CSS Specificity.

May 11, 2016

This week I refreshed my memory on CSS specificity. In laymen terms certain selectors have different point values. The more specific a selector the greater precedence that selector takes. In cases with equal specificity the selector that came last will be applied aka the cascade in cascading stylesheets. Specificity is the reason why CSS-rules don’t apply to some elements when you think that they should? Hacve you ever pulled your hair out asking yourself why that certain style is not applying? Then you've wresteled with CSS specificity. Higher specificity wins if two selectors are applied to the same element.

Code Examples

See the Pen Wwmayb by Franklyn (@franklynroth) on CodePen.

Will Ferral Quote. If you are not first, you are last. >The opponents were equally matched and the declaration that comes last wins. Now lets look at another example, based on what you saw above you would think that the text would still be red. But its not because of specificity.

See the Pen GZeYGe by Franklyn (@franklynroth) on CodePen.

body h1 has a greeater value than just h1 even though h1 came last. Lets see how to calculate this.

How to calculate specificity

  • HTML selectors and pseudo elements have a value of 1 point.
  • A class or pseudo-class has a value of 10 points. HTML selectors and pseudo elements have a value of 1 point.
  • An ID selector is 100 points.

Add them up with some high school math and you have your specificity value. Lets see some examples. Try and gues what the values will be before looking at them.

selector point value
p 1
div h1 2
.boat 10
div p.boat 12
#green 100
body #content .main p:hover 122

Some lesser known things

  • * has a rule of 0
  • not() has no value by itself but not(.btn) has a value of 10. Only whats inside the parentheses matter.
  • !important is superhuman, it can beat anything. Yes even inline styles which have a value of 1000. !important isn't the best practice and makes debugging difficult because it breaks the natural cascade in the style sheets.
  • !important can be useful when debugging something you are currently working on to see if your declaration is simply being overrulled by something else. Also useful to utility calsses.
  • !important is like doing this...It goes to 11!!{:target="_blank"}
  • Combinators have no value.

ul > li {color: red} ul li {color: blue} Blue Wins!

  • You can chain a selector to itself to increase its specificity.
  • .btn.btn will double its specificity Using an #ID is way wat too high, it is 100 points and cannot be overruled by 255 classes even.{:target="_blank"}
  • .btn.btn has little maintenance overhead, has no reliance on location or context like an #ID might and this prevents the use of inline styles or god forbid !important.

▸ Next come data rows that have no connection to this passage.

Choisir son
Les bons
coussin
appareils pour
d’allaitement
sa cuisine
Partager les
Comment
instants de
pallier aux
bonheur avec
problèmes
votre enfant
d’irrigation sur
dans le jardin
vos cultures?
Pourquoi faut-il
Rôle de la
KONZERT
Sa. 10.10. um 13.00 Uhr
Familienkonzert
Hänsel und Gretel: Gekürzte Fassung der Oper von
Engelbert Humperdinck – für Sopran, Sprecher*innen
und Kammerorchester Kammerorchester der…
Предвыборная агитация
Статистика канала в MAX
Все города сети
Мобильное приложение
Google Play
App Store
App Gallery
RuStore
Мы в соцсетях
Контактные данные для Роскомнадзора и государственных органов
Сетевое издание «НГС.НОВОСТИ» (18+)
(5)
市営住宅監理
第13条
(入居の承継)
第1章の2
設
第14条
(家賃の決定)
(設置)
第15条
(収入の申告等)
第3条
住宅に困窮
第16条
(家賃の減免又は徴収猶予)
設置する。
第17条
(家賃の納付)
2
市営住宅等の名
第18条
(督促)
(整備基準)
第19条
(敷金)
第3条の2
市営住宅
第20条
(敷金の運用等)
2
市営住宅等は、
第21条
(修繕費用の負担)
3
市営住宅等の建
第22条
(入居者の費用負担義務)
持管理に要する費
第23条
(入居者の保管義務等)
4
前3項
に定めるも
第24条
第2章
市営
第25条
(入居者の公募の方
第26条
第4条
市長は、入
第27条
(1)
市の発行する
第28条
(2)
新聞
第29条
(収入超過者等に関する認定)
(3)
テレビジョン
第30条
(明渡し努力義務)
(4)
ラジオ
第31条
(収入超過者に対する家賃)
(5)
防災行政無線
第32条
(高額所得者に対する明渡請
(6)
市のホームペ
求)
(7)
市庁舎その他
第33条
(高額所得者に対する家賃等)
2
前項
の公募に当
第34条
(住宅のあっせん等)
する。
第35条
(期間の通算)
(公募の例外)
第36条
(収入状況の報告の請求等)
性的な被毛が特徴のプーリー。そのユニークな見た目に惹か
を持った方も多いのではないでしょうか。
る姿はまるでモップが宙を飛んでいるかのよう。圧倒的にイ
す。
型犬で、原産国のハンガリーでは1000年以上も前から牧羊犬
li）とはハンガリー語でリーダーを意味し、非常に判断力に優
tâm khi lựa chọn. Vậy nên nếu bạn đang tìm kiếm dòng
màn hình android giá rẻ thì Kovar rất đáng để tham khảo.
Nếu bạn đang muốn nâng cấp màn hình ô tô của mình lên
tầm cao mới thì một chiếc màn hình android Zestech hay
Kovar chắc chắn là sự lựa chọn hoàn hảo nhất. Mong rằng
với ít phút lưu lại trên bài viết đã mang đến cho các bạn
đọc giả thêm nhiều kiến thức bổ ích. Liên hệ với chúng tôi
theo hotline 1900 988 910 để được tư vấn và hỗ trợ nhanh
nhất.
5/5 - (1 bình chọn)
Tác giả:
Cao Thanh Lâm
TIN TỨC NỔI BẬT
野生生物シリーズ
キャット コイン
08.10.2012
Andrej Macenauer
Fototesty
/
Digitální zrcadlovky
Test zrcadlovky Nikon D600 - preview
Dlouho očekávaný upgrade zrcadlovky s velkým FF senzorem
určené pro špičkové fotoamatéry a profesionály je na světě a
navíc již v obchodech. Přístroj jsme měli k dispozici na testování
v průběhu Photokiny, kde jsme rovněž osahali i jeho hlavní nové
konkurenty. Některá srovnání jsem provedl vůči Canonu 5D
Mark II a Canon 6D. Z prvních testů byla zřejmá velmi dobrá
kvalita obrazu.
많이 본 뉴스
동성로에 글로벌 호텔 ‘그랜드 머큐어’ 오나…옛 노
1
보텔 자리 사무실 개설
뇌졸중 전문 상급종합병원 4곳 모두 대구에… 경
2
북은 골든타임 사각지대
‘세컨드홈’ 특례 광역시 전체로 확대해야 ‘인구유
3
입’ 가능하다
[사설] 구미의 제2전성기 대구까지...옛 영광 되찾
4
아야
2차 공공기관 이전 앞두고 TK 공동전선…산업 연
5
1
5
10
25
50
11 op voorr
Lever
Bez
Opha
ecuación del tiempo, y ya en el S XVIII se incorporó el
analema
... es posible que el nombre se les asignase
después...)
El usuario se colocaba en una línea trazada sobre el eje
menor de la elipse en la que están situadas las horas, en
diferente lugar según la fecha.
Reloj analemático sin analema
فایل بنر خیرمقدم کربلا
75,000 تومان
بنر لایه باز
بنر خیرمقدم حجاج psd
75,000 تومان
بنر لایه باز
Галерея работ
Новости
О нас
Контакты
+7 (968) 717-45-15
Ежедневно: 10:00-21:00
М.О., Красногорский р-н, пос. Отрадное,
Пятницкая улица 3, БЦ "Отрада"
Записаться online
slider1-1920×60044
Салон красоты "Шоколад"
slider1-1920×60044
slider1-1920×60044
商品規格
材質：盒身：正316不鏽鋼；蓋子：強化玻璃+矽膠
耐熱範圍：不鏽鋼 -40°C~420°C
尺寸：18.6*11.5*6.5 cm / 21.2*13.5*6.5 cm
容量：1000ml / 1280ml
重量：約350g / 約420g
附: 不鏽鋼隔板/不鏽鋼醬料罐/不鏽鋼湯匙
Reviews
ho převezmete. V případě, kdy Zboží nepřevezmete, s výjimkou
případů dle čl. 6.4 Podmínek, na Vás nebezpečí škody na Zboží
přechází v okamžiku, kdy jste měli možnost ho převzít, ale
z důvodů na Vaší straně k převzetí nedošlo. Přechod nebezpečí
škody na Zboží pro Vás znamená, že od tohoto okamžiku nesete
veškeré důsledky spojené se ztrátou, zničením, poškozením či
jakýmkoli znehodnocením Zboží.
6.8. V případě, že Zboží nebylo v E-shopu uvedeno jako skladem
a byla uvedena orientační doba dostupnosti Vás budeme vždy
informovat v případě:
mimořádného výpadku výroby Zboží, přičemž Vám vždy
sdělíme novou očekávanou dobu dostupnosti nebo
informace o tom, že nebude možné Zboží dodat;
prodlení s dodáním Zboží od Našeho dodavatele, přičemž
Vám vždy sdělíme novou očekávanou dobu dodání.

A very useful specificity calculator can be found at the web address below. Example of the specificity calculator website at the link below. https://specificity.keegan.st/{:target="_blank"}

On Creating Selectors.

You want to be a general as possible in your selectors because if you start using very specific selectors then in order to change something then the next selector needs to be more specific and so on and so forth. It’s like when you are at a bar or restaurant and then a loud group comes in, then your group needs to speak louder and eventually everyone is shouting and you get really busy inefficient selectors this way.

  • The shorter the rules, the better.
  • Shorter selectors are more efficient and easier to read.
  • Getting fancy with nav .nav > ul > li > a should be the exception when li a works just fine.

Thanks for reading. In short its not that hard but its also really easy to forget. I know I've had more than one occasion where this tripped me up.